09:30 Yes, absolutely. And I think that's kind of like the common paradigm, in particular in like a consumer application context, particularly when you start to look at like is this the business applications you end up with like, very quickly, the patterns get a lot more complex. So it could be an HR application or CRM application, or medical records application. And very quickly, what people will do in building these types of apps is they'll reach for a pattern. called roles, where they'll group a set of permissions or capabilities together, they'll lump them together into something called a role. They'll say anyone that has this role like admin or billing or duress or whatever it may be, can do these sorts of things. And then if you want to be able to do those things, you got to get assigned that role. And that's kind of like a handy thing, because it means that every time you want to make sure that someone can do those things, you don't have to repeat that work, which is kind of nice, right, but also kind of limited, because effectively, what that's doing is it's creating a sort of representing all your permissions as like a two by two, you basically have a bunch of roles on one axis, and you've got a bunch of capabilities on another axis. And the truth is that most apps don't, they're sort of like, underlying, like data model isn't a two by two, they may be, they may have all kinds of other things going on. They may have, they may want to represent hierarchical patterns, like to represent an organization, they may want to represent inheritance, they may want to represent some kind of graph. And so like, oftentimes, after you adopt a role model, let me throw it out here. And you could tell me what you think of that, like, so for example, if I'm a manager at a company, I can see my work,

11:10 right, plus my team's work exactly, right. But I don't want to see another team's work, I don't want that person to be able to see everyone's work, just the people for whom they are the manager like that scene. And then you know, how do you you can't really easily manage that setup, right?
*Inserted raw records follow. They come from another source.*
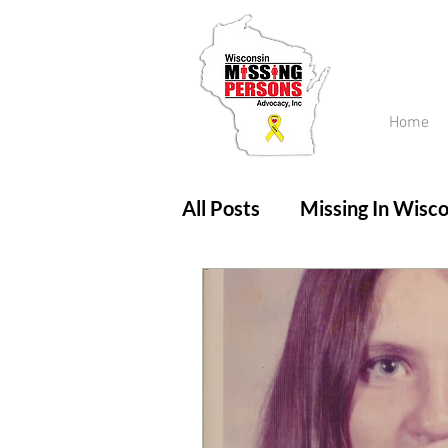
Home
All Posts
Missing In Wisco
Amber Alert
Endanger
Updates
No longer mi
Unsolved Cases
11:25 That's a perfect example. Because that's not a role that's like a manager in that context isn't a static thing that you just assigned to someone that's kind of dynamic. based on where you sit in the org, you might be a manager of one team, you might be a VP, in which case, you're a manager of like five teams. And so it's not this thing that's assigned to you. It's more like a function of maybe some other data that sits elsewhere in your application. Yeah. So you end up having to do all kinds of crazy things to hack around the role model and make that work for your application, which is all the kinds of stuff that we see. That's where it starts to get fun.

11:59 Yeah, exactly. So that's probably means like, instead of just having, say, a decorator, or some simple if statement that says if they are a manager, there's usually like some custom logic checking in that section, right? There's like code that's been written somewhere. The checks, like basically does those things. And look says, Okay, my manager, but who do they manage and right, and so on, then all of a sudden, it's this rolls ideas sort of somewhat falls down, and you're coding in the logic into your app. Right,

12:28 right. And there's like, you know, other examples of where the sort of rolls model stops and other things begin. And you sort of have to start just adding more whatever it is, if statements, or maybe you bring the logic to some other part of the application, because that's where it makes more sense to you. But yet, the example you gave is a perfect one.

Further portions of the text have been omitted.